The ability to prevent viewport zooming is generally important for the experience of gaming on the web and for tight user experience near buttons, input boxes and slide-in/slide-out type of interfaces (think Tinder). Even on videos pinch-zooming is not required, but maybe pinchzoom can remain a good default on ereaders?

It is worth mentioning here that there is a stripped down reader mode on iOS Safari too, that provides for uncluttered reading with desired accessibility features.

IMHO, applying accessibility guideline aimed at low vision readers on every other use-case on the web is super draconian.
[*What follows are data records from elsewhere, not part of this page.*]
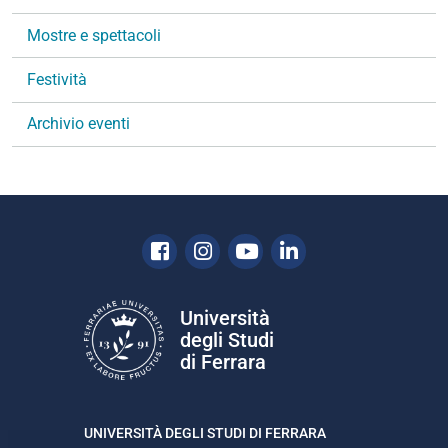
n
Mostre e spettacoli
e
Festività
Archivio eventi
Facebook
Instagram
Youtube
Linkedin
Università
degli Studi
di Ferrara
UNIVERSITÀ DEGLI STUDI DI FERRARA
While it is possible to disable pinchzoom using a passive event listener, but for the sake of hygiene, the question is: Is there a non-hacky way of doing it?


In a recent discussion with W3C/WCAG team it was clarified (emphasis mine) that the accessibility guidelines specify only…

a SHOULD NOT author conformance requirement that has been in the spec since 2016 arronei/html@877b59c. It is an author conformance requirement only, that does not forbid the use but does ask authors to consider seriously the curtailment of user's ability to zoom. What apple have done in safari is beyond the scope of this issue as it does not require anything of browser implementers.

With the recent changes on iOS Safari, Apple appears to have bent the accessibility guidelines towards a CANNOT author conformance for reasons best (;-)) known to them. It is important that this difference between the spec and implementation be highlighted here for the record.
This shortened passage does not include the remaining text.